### Work instruction
A faithful copy of the entries is required, with no images in it.

[Page-level text extractions]

*** Begin section ***

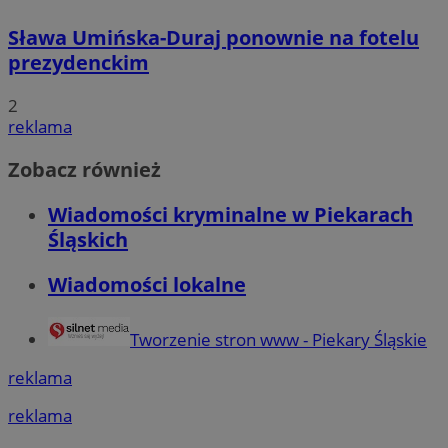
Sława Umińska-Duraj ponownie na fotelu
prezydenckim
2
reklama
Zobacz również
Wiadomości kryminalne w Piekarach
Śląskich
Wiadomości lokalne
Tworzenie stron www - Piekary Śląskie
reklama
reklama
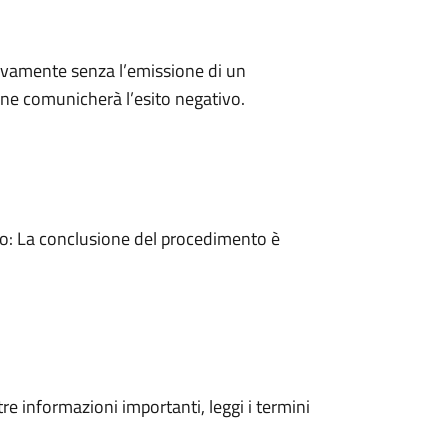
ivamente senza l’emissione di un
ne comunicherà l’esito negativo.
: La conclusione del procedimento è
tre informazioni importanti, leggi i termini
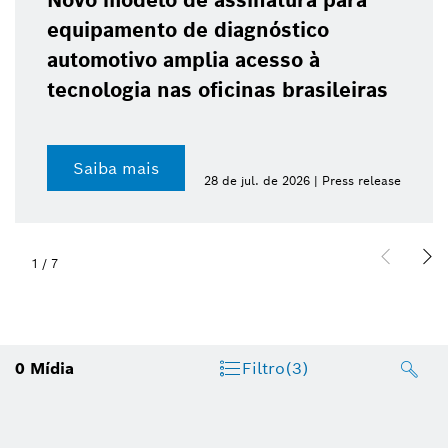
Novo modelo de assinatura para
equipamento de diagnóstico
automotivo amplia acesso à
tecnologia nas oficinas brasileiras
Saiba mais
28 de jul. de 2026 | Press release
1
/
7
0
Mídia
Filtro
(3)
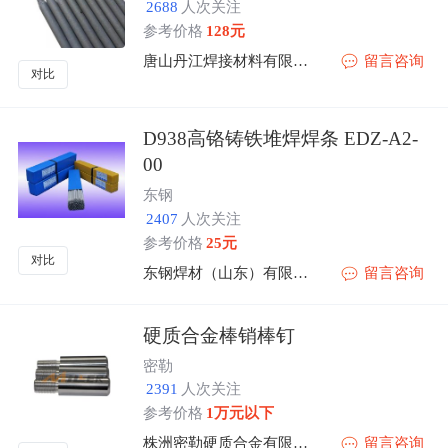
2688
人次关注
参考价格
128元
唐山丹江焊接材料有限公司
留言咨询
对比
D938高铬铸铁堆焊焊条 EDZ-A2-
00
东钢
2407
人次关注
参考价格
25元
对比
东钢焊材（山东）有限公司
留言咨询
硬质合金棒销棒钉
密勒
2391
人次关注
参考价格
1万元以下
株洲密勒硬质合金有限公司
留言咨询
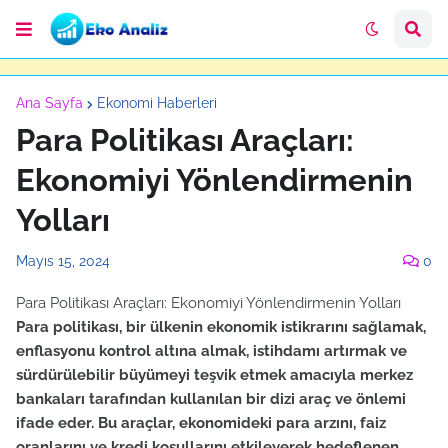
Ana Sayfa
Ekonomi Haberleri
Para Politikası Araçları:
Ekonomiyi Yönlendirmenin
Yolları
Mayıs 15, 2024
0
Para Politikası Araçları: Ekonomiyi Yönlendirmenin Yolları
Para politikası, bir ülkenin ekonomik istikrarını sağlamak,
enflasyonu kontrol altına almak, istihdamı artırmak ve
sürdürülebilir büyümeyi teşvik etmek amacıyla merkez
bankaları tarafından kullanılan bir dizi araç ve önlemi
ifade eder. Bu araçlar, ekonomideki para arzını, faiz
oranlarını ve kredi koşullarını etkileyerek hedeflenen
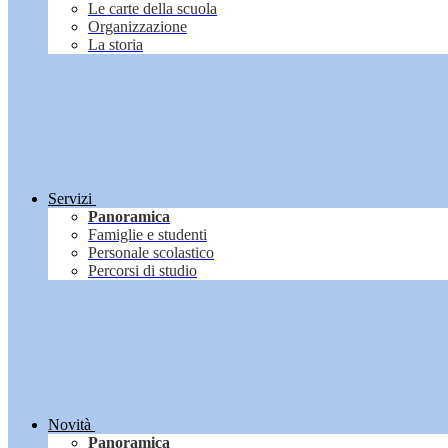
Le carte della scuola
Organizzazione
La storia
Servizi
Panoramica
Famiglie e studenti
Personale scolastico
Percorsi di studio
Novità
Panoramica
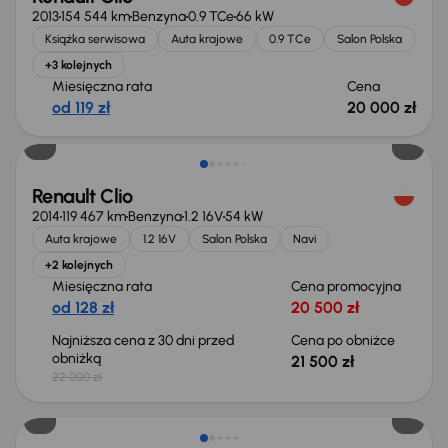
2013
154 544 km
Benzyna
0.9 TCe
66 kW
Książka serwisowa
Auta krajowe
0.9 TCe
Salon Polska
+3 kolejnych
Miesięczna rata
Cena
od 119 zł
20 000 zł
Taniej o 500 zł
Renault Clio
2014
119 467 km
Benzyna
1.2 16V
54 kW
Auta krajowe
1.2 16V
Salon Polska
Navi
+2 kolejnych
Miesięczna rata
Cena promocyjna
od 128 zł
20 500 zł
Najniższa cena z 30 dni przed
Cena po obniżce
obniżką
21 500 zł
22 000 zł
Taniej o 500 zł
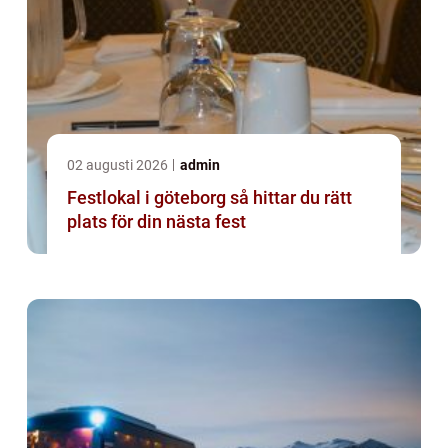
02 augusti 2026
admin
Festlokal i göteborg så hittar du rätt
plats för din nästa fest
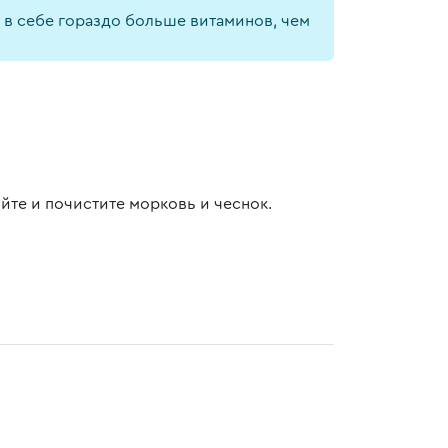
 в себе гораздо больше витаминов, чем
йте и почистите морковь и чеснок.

*** End section ***

### Task answer
Sława Umińska-Duraj ponownie na fotelu
prezydenckim
2
reklama
Zobacz również
Wiadomości kryminalne w Piekarach
Śląskich
Wiadomości lokalne
Tworzenie stron www - Piekary Śląskie
reklama
reklama
ivamente senza l’emissione di un
ne comunicherà l’esito negativo.
: La conclusione del procedimento è
tre informazioni importanti, leggi i termini
Novo modelo de assinatura para
equipamento de diagnóstico
automotivo amplia acesso à
tecnologia nas oficinas brasileiras
Saiba mais
28 de jul. de 2026 | Press release
1
/
7
0
Mídia
Filtro
(3)
2688
人次关注
参考价格
128元
唐山丹江焊接材料有限公司
留言咨询
对比
D938高铬铸铁堆焊焊条 EDZ-A2-
00
东钢
2407
人次关注
参考价格
25元
对比
东钢焊材（山东）有限公司
留言咨询
硬质合金棒销棒钉
密勒
2391
人次关注
参考价格
1万元以下
株洲密勒硬质合金有限公司
留言咨询
Ana Sayfa
Ekonomi Haberleri
Para Politikası Araçları:
Ekonomiyi Yönlendirmenin
Yolları
Mayıs 15, 2024
0
Para Politikası Araçları: Ekonomiyi Yönlendirmenin Yolları
Para politikası, bir ülkenin ekonomik istikrarını sağlamak,
enflasyonu kontrol altına almak, istihdamı artırmak ve
sürdürülebilir büyümeyi teşvik etmek amacıyla merkez
bankaları tarafından kullanılan bir dizi araç ve önlemi
ifade eder. Bu araçlar, ekonomideki para arzını, faiz
oranlarını ve kredi koşullarını etkileyerek hedeflenen
Le carte della scuola
Organizzazione
La storia
Servizi
Panoramica
Famiglie e studenti
Personale scolastico
Percorsi di studio
Novità
Panoramica
2013
154 544 km
Benzyna
0.9 TCe
66 kW
Książka serwisowa
Auta krajowe
0.9 TCe
Salon Polska
+3 kolejnych
Miesięczna rata
Cena
od 119 zł
20 000 zł
Taniej o 500 zł
Renault Clio
2014
119 467 km
Benzyna
1.2 16V
54 kW
Auta krajowe
1.2 16V
Salon Polska
Navi
+2 kolejnych
Miesięczna rata
Cena promocyjna
od 128 zł
20 500 zł
Najniższa cena z 30 dni przed
Cena po obniżce
obniżką
21 500 zł
22 000 zł
Taniej o 500 zł
02 augusti 2026
admin
Festlokal i göteborg så hittar du rätt
plats för din nästa fest
 в себе гораздо больше витаминов, чем
йте и почистите морковь и чеснок.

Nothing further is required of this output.